Assigned task >>
What do the lines from the top of the data through the line with "タックルネタ (788, 1919)" say? Quote them exactly and include both ends.

[Stored data]

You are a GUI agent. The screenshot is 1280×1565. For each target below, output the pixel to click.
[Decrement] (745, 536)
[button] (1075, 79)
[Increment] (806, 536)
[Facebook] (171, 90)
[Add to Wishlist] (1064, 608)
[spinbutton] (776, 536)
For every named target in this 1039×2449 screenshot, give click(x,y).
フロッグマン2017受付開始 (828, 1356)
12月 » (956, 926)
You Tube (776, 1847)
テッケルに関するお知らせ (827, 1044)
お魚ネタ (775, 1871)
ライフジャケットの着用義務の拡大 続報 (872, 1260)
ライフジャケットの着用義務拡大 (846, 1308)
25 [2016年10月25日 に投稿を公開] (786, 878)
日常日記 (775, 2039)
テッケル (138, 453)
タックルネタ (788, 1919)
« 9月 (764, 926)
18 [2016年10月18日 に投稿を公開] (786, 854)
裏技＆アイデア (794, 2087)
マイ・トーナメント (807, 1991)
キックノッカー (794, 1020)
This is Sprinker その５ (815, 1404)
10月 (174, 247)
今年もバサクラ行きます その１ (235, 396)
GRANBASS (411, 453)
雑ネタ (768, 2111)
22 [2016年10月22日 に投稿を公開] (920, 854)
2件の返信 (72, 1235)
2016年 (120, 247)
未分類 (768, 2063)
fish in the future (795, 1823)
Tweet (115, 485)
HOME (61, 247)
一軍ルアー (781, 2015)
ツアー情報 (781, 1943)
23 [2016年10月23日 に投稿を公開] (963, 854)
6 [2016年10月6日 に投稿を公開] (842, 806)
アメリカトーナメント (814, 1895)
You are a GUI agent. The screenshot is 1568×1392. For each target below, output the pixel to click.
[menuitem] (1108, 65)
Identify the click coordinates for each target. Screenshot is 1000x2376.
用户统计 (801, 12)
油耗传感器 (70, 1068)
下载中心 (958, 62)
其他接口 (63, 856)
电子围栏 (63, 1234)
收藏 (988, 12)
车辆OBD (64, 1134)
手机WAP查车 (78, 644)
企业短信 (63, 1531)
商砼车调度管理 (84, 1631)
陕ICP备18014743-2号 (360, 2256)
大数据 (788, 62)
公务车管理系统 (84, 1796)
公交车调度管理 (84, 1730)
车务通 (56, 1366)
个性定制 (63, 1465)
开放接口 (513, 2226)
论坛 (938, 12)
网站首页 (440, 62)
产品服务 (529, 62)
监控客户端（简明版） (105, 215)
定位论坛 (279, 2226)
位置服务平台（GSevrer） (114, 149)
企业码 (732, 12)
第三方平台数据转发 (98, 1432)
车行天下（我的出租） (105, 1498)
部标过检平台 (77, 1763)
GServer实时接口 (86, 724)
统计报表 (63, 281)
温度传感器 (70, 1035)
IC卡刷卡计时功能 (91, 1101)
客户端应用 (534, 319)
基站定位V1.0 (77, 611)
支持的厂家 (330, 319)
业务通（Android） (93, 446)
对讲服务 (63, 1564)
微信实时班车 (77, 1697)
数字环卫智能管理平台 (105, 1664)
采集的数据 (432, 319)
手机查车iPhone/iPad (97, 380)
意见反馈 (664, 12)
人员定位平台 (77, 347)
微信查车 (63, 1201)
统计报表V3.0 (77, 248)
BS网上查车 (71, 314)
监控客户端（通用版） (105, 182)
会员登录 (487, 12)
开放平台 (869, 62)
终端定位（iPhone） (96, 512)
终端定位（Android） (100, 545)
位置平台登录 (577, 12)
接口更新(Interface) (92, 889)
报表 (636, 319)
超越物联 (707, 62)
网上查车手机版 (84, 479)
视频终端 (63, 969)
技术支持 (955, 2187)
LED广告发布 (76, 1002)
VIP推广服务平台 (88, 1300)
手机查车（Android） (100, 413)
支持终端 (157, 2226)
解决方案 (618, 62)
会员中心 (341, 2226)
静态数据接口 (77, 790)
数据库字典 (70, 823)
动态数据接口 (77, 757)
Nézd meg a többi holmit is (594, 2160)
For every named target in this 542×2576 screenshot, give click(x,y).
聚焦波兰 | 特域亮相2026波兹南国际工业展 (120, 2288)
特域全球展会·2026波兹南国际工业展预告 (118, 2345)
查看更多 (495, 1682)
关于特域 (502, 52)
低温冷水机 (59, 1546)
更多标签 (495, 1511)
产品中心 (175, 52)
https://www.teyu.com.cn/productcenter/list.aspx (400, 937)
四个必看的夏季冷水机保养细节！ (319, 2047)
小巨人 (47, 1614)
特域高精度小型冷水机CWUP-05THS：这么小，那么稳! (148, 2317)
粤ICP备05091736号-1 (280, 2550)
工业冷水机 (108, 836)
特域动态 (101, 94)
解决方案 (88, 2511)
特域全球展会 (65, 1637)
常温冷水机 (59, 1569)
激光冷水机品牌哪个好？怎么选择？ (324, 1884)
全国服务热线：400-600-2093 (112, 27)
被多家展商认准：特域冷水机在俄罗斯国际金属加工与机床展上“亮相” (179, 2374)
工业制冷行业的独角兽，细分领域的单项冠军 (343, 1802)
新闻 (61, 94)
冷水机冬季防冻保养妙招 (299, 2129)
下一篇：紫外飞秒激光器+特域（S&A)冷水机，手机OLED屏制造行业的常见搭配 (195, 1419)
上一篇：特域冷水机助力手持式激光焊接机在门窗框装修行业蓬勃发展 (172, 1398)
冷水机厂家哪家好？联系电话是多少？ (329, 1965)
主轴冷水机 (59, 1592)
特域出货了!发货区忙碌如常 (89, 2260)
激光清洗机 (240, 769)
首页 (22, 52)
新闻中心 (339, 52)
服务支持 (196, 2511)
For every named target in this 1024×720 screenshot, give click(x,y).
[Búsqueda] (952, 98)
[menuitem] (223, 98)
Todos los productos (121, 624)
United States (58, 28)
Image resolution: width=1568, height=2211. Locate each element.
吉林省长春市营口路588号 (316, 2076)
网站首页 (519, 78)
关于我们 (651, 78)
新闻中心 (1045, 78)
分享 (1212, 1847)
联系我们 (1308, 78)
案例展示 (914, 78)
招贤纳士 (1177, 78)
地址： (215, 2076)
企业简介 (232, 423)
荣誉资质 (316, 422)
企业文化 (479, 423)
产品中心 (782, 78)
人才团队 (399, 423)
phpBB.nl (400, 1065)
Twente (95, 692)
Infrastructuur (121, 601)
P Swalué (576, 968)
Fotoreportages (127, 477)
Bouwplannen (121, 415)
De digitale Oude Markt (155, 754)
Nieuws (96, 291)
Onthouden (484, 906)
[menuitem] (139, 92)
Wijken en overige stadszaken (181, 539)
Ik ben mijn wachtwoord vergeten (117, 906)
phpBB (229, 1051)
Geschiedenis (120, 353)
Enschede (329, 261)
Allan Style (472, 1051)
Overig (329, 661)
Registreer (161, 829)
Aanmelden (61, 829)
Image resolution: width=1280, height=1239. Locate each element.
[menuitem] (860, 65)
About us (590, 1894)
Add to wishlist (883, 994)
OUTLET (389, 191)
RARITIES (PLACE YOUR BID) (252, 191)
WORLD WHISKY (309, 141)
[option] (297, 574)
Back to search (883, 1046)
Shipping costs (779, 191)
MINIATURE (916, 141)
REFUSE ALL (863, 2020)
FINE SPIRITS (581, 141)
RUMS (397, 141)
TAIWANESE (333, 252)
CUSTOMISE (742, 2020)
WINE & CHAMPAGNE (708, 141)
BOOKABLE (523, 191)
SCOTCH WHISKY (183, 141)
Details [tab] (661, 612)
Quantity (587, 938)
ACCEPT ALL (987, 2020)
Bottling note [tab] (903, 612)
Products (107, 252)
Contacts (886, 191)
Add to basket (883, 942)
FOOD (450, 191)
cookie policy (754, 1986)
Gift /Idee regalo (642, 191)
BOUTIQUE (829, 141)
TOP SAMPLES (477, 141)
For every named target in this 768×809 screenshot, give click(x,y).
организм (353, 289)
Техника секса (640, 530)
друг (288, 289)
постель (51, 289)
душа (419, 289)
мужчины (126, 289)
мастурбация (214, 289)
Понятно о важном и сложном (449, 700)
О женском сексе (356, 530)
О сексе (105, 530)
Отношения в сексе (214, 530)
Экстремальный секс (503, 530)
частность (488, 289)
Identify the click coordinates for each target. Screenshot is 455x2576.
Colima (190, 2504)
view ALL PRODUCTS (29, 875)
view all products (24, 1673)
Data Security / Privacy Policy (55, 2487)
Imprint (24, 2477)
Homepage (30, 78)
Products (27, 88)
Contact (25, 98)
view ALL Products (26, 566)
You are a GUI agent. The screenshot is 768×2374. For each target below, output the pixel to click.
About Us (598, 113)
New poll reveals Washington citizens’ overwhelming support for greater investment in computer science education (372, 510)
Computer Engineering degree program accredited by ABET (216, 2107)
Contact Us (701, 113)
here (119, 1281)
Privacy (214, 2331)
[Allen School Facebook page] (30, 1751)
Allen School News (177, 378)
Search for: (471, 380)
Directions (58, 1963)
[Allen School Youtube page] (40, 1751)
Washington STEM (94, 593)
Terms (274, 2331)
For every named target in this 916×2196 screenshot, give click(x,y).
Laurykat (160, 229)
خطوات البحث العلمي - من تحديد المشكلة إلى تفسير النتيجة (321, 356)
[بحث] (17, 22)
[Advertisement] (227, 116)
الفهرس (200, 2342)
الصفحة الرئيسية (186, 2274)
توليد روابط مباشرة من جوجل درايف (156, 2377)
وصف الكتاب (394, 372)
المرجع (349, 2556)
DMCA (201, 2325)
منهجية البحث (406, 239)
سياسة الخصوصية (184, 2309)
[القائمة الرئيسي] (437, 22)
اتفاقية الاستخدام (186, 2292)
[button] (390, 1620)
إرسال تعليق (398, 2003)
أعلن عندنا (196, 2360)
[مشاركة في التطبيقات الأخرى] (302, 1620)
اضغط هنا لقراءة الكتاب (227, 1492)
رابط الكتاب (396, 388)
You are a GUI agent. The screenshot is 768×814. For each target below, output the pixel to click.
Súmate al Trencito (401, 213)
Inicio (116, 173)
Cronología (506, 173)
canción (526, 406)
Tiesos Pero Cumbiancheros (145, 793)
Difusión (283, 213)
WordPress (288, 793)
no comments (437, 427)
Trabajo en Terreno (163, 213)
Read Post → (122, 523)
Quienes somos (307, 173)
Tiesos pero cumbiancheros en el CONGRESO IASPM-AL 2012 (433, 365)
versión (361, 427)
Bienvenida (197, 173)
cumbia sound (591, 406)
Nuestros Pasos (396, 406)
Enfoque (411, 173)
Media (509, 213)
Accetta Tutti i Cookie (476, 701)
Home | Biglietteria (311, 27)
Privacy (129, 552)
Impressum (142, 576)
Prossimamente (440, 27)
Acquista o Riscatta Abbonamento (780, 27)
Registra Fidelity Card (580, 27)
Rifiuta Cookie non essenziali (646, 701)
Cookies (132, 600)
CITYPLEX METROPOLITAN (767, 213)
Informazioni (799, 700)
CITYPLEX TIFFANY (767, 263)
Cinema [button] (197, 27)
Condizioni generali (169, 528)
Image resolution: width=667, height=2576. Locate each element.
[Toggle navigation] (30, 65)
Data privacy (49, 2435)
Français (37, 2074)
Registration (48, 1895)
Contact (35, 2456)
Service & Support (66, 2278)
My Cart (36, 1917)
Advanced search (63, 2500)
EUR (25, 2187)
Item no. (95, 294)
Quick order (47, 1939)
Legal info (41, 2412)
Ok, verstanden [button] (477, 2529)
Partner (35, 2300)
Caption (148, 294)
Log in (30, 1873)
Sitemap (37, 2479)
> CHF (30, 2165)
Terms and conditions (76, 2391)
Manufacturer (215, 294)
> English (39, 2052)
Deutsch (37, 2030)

Result for this exercise >>
You are a GUI agent. The screenshot is 1280×1565. For each target below, output the pixel to click.
[Decrement] (745, 536)
[button] (1075, 79)
[Increment] (806, 536)
[Facebook] (171, 90)
[Add to Wishlist] (1064, 608)
[spinbutton] (776, 536)
For every named target in this 1039×2449 screenshot, give click(x,y).
フロッグマン2017受付開始 (828, 1356)
12月 » (956, 926)
You Tube (776, 1847)
テッケルに関するお知らせ (827, 1044)
お魚ネタ (775, 1871)
ライフジャケットの着用義務の拡大 続報 (872, 1260)
ライフジャケットの着用義務拡大 (846, 1308)
25 [2016年10月25日 に投稿を公開] (786, 878)
日常日記 (775, 2039)
テッケル (138, 453)
タックルネタ (788, 1919)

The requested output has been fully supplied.